Segment Start: Data

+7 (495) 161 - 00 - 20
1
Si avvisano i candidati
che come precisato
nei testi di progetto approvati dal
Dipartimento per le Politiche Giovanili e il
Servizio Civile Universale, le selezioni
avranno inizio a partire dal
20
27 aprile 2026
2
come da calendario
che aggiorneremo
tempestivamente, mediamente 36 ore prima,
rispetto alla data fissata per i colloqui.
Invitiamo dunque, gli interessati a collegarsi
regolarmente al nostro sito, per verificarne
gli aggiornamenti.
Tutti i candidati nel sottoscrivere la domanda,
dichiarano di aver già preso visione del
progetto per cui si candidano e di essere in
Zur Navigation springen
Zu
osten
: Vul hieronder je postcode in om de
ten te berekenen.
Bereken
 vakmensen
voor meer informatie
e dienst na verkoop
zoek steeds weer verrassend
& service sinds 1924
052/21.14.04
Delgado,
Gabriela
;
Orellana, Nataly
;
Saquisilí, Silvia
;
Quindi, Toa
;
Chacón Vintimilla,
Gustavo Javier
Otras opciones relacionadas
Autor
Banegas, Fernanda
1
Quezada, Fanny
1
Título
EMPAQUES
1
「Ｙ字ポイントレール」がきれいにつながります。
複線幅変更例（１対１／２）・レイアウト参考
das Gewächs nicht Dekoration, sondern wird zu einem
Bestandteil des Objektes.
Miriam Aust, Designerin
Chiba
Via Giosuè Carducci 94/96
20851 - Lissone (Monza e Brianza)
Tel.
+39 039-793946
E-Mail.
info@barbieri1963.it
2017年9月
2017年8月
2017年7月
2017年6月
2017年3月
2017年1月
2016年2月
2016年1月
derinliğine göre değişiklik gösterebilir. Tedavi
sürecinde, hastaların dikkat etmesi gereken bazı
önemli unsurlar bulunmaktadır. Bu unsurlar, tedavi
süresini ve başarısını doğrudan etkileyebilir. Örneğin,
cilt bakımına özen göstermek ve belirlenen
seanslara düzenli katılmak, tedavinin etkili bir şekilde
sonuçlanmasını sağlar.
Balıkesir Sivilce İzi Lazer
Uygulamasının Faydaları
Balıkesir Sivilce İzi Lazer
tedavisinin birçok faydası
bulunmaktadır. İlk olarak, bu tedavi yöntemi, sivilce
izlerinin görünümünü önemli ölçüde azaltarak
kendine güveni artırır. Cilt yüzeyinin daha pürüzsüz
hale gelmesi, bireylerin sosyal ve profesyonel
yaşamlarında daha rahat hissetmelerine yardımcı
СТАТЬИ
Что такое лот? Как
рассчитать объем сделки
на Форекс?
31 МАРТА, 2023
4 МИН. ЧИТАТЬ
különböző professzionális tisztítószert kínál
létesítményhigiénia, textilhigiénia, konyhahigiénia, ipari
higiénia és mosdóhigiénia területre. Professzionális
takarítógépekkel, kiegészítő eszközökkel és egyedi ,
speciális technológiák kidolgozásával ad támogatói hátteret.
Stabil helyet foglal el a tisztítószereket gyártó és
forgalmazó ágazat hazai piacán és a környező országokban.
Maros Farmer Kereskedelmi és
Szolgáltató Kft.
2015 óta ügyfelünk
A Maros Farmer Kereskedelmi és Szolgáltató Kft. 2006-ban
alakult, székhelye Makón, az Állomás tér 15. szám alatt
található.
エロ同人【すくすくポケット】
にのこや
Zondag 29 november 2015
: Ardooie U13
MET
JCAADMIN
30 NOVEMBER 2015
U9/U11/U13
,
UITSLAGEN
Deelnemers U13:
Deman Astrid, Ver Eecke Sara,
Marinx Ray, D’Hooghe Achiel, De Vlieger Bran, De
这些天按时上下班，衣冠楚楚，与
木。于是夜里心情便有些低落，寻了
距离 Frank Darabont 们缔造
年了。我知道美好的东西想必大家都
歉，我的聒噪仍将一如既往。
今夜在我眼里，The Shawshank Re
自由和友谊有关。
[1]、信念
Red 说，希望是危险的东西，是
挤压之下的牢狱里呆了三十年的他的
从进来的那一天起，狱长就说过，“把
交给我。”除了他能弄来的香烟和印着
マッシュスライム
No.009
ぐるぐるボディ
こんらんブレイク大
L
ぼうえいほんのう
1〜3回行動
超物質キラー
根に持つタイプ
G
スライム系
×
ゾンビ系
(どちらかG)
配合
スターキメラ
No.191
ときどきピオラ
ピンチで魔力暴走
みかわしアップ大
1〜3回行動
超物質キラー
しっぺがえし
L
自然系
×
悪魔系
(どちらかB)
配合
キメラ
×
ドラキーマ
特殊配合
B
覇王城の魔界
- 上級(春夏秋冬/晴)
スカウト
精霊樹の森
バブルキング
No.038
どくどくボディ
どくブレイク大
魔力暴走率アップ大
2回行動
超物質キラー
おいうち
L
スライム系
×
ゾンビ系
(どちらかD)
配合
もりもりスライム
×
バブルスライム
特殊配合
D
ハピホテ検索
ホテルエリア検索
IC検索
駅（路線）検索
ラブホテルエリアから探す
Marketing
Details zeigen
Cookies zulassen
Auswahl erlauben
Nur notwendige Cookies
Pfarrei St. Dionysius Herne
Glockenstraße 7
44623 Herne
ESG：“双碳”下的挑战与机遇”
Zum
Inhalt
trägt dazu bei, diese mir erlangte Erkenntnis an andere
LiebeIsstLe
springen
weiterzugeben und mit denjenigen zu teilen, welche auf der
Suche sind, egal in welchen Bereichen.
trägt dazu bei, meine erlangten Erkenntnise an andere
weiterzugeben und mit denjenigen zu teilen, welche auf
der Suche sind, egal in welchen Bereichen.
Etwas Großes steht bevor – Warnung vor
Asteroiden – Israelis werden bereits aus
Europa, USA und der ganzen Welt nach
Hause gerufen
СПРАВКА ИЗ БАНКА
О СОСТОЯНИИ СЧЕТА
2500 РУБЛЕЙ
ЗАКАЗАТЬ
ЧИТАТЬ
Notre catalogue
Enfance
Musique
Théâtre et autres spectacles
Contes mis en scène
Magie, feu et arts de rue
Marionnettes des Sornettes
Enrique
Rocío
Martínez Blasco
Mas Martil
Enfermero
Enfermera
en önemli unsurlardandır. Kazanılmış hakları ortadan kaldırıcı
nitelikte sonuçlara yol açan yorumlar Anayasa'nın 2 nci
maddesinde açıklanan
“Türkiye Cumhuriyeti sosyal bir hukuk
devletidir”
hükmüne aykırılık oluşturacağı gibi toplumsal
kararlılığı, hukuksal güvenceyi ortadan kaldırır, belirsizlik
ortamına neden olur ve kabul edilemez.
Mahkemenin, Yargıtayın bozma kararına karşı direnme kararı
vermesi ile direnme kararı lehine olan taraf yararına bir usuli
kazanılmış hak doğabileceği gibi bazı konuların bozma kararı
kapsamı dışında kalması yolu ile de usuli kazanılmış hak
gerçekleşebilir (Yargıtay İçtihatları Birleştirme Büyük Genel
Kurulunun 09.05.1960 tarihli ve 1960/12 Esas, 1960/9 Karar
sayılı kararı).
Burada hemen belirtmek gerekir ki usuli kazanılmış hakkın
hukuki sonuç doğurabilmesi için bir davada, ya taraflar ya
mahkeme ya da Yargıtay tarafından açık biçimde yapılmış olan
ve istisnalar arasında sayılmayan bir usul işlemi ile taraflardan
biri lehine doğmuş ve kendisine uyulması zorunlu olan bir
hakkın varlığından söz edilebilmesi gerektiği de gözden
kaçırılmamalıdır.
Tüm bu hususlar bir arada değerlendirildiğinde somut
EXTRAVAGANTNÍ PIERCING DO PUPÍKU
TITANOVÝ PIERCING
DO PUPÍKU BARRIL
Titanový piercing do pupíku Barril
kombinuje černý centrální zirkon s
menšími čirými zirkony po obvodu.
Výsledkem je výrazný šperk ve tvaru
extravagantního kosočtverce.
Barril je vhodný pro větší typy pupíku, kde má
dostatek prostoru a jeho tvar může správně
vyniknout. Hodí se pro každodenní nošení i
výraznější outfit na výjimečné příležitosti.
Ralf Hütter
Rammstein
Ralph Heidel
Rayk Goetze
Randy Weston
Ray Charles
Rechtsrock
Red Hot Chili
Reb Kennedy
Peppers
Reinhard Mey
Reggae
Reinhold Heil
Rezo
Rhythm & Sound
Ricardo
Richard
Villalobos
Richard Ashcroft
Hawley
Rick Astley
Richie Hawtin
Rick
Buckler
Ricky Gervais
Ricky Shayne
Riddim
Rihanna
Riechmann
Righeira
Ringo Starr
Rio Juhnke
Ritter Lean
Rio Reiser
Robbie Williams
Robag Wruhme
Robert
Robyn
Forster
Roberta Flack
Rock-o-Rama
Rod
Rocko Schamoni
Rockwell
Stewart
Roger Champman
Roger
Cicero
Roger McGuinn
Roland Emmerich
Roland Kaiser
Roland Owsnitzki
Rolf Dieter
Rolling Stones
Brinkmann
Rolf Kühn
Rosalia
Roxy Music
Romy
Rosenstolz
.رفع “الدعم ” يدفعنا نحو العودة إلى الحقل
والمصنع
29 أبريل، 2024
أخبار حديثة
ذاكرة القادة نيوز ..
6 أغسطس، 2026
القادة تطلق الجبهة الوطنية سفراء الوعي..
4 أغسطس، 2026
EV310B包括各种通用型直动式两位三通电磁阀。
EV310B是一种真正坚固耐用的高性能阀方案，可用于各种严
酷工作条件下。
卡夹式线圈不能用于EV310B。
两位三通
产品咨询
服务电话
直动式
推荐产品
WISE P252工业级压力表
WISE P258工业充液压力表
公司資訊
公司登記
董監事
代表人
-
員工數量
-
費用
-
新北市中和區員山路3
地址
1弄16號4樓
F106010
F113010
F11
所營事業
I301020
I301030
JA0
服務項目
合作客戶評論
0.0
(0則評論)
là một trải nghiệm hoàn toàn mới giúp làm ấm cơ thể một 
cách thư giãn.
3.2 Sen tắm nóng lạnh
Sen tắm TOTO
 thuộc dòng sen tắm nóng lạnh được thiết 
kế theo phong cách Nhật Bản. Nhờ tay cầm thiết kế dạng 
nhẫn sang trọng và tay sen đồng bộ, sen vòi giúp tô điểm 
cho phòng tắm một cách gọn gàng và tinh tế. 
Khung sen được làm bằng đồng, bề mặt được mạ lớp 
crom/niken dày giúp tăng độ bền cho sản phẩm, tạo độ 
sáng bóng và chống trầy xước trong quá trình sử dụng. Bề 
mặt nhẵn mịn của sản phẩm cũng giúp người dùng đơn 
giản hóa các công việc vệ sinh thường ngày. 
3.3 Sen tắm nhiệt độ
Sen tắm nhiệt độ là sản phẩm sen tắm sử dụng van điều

Segment End: Data

#### What to produce:
Set down exactly the line that holds "3.2 Sen tắm nóng lạnh" and all lines after it to the end of the data.

#### Solution to this exercise:
3.2 Sen tắm nóng lạnh
Sen tắm TOTO
 thuộc dòng sen tắm nóng lạnh được thiết 
kế theo phong cách Nhật Bản. Nhờ tay cầm thiết kế dạng 
nhẫn sang trọng và tay sen đồng bộ, sen vòi giúp tô điểm 
cho phòng tắm một cách gọn gàng và tinh tế. 
Khung sen được làm bằng đồng, bề mặt được mạ lớp 
crom/niken dày giúp tăng độ bền cho sản phẩm, tạo độ 
sáng bóng và chống trầy xước trong quá trình sử dụng. Bề 
mặt nhẵn mịn của sản phẩm cũng giúp người dùng đơn 
giản hóa các công việc vệ sinh thường ngày. 
3.3 Sen tắm nhiệt độ
Sen tắm nhiệt độ là sản phẩm sen tắm sử dụng van điều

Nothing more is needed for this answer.